Agentic Pipeline
Table of Contents
The Agentic Pipeline orchestrates a sequence of LLM generators and validators, managing data flow between components and recording execution results. It currently supports single-item with batch processing coming in future releases. Further, the pipeline supports automatic result recording and pipeline validation capabilities.
Quick Start
First, ensure your API key is set up as described in the Getting Started guide.

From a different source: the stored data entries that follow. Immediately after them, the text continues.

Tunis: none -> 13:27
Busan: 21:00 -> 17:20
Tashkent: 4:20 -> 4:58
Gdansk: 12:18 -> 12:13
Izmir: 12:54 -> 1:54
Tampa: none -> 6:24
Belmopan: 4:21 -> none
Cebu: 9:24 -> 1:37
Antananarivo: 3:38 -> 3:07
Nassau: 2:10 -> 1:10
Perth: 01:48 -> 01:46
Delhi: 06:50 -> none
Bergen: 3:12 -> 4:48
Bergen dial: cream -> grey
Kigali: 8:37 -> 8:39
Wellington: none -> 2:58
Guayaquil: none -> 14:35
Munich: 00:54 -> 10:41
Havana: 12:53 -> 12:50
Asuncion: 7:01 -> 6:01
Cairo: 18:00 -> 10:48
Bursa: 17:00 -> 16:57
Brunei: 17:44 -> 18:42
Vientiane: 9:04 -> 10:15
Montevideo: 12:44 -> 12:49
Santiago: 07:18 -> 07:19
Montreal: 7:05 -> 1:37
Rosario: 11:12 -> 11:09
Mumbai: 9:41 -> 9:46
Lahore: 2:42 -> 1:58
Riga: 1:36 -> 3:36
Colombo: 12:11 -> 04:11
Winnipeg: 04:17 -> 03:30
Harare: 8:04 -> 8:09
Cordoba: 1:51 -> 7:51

Create a basic pipeline with a generator:
from lamini.experiment.generators import BaseGenerator
from lamini.experiment.pipeline import BaseAgenticPipeline
from lamini.experiment.base_experiment_object import ExperimentObject
# Create a custom generator
class QuestionGenerator(BaseGenerator):
def __init__(self, model, name):
super().__init__(
name=name,
model=model,
instruction="Generate an interesting question based on this fact: {text}\nMake sure the question requires understanding of the fact to answer correctly.",
output_type={"question": "str"} # Changed to output a question
)
# Initialize generator with required parameters
generator = QuestionGenerator(
model="meta-llama/Llama-3.1-8B-Instruct",
name="question_generator"
)
# Create pipeline
pipeline = BaseAgenticPipeline(
generators={"process": generator},
record_dir="./pipeline_results"
)
# Execute pipeline
experiment_obj = ExperimentObject(
data={"text": "Hello world"}
)
results = pipeline(experiment_obj)
Pipeline Components
Generators and Validators
The pipeline supports both generators and validators. Generators require:
- A name
- An instruction template with metadata keys in curly braces
- An output type specification (either a Pydantic model or dictionary)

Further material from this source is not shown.